Забудусь – о тебе мечтаю
И брежу именем твоим;
Очнусь ли – вновь от страсти таю.
Ты сердцем овладел моим [8] .
– Поете вы с чувством, – сказал Никола. – Но так ли нежно ваше сердце, как ваш голос?
– Ах, сударь, – отвечала Сара, – если бы вы меня знали лучше, вы не задали бы мне этого вопроса, но, когда вы узнаете меня ближе, вы сами увидите, постоянна ли я в своих чувствах.
– Вот самое приятное, что я мог услышать из ваших дивных уст.
– Боже мой, но это так естественно. Ведь если ты однажды кого-нибудь полюбила, разве это не на всю жизнь? Ужели можно забыть любимого человека?
– Поистине сладостная мораль!
– Ей учит нас природа.
– Вы рассуждаете как истинный философ, мадемуазель.
– В самом деле, я немного разбираюсь в людях… Я как-нибудь расскажу вам об этом.

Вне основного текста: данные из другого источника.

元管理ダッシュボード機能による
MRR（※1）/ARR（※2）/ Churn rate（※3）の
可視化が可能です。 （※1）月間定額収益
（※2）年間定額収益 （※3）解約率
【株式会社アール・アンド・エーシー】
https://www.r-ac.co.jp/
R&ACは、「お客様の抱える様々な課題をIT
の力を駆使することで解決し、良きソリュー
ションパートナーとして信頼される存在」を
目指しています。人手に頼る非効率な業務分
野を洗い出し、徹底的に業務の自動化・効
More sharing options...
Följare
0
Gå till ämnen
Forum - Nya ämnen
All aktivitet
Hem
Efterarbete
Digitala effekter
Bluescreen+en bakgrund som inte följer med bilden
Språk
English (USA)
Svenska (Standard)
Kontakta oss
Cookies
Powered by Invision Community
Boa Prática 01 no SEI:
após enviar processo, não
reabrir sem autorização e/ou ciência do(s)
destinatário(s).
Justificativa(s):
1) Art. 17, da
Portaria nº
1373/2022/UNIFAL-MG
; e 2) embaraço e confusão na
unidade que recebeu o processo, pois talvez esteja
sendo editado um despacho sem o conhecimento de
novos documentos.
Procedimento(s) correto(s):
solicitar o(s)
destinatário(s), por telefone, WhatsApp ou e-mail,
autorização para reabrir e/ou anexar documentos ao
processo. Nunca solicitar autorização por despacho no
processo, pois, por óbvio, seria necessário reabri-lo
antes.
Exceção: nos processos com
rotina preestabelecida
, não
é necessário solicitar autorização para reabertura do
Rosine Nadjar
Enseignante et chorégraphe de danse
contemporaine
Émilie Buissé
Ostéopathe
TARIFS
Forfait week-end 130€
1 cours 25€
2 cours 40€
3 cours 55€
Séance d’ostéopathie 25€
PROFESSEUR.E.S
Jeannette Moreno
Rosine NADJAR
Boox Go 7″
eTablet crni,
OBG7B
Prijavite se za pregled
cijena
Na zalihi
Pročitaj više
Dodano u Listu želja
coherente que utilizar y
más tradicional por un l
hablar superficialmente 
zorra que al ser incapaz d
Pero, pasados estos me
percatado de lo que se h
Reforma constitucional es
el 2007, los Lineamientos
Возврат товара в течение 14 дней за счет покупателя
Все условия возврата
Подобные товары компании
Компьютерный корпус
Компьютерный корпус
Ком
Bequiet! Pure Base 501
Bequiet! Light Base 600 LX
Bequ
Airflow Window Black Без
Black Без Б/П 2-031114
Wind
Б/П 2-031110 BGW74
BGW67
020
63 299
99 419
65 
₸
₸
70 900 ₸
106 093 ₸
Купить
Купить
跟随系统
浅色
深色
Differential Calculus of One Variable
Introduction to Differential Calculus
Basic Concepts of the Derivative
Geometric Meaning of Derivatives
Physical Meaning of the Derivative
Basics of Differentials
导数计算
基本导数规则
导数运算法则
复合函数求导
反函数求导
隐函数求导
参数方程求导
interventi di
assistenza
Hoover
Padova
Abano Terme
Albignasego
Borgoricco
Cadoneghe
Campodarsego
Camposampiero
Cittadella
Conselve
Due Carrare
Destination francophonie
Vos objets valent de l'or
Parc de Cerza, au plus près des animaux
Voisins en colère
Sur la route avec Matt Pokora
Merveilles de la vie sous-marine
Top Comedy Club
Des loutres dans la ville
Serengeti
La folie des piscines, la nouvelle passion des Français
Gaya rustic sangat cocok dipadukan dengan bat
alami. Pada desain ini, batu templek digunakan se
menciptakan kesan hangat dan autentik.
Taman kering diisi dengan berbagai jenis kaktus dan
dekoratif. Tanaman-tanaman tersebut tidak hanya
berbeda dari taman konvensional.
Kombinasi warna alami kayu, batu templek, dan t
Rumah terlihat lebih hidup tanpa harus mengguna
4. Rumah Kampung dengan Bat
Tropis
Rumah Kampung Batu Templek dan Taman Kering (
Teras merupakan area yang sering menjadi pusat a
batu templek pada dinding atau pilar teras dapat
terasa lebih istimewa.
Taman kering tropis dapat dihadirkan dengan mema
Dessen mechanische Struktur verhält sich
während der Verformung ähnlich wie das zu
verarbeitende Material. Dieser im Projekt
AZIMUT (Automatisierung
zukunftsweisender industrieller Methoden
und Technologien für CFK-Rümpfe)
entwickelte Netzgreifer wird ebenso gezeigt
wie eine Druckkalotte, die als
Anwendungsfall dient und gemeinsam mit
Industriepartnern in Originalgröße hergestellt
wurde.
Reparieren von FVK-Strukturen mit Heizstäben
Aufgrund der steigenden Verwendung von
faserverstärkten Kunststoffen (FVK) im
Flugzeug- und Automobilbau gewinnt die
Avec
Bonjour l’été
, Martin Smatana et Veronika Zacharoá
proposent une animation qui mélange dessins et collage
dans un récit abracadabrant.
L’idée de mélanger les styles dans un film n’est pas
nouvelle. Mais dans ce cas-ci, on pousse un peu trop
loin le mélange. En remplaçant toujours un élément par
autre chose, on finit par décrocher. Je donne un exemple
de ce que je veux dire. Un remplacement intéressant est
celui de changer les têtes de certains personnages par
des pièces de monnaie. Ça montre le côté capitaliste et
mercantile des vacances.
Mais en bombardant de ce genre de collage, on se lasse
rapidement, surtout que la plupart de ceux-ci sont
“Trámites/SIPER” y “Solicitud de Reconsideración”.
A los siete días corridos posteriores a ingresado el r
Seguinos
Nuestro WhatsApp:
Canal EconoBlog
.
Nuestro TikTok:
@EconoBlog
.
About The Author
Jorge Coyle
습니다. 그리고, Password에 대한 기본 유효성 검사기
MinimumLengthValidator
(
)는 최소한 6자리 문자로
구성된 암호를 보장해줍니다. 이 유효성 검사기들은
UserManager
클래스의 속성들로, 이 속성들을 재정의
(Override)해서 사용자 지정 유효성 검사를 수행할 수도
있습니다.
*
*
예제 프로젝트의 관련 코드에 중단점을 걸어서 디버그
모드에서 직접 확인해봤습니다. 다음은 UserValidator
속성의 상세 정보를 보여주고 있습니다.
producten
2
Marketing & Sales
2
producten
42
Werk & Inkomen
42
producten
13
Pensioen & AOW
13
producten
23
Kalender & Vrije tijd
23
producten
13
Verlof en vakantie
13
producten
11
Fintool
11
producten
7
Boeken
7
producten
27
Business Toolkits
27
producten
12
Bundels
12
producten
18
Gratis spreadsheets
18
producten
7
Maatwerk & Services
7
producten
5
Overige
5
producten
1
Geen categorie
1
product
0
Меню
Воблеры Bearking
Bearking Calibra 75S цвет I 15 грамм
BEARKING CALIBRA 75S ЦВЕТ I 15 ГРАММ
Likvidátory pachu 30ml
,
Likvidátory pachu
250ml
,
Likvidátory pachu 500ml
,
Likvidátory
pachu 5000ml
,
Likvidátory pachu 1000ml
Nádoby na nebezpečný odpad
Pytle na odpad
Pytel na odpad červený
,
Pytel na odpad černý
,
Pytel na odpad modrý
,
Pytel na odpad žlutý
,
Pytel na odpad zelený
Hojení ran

Никола насторожился, но быстро успокоился: девушка с наивным воодушевлением сообщила, что они с матерью бывали в гостях у замечательных людей, например у одного придворного, в чьем загородном доме, в нескольких лье от Парижа, собиралось высшее общество. Быть может, Никола придал бы большее значение этим ее словам, если бы Сара вдруг не переменила тему разговора.
– А знаете, – щебетала она, – ведь я воспитывалась в монастыре… И получила там такое образование, что задумала написать пьесу. Ах! театр – вот что было моей истинной школой. Если бы не матушка, я бывала бы там еще чаще, но она не любит хорошие спектакли, она скучает даже на комедиях, ей нравится только Николе с его канатными плясунами. Одино – и тот чересчур серьезен для нее или, если угодно, чересчур…
Сара не осмелилась закончить фразу. Позже Никола понял, что она хотела сказать «чересчур благопристоен».
– Ну что же, – сказал он, помолчав, – коль скоро вас влечет к себе театр, надо вам попробовать себя, свое изящество и ум на этом поприще.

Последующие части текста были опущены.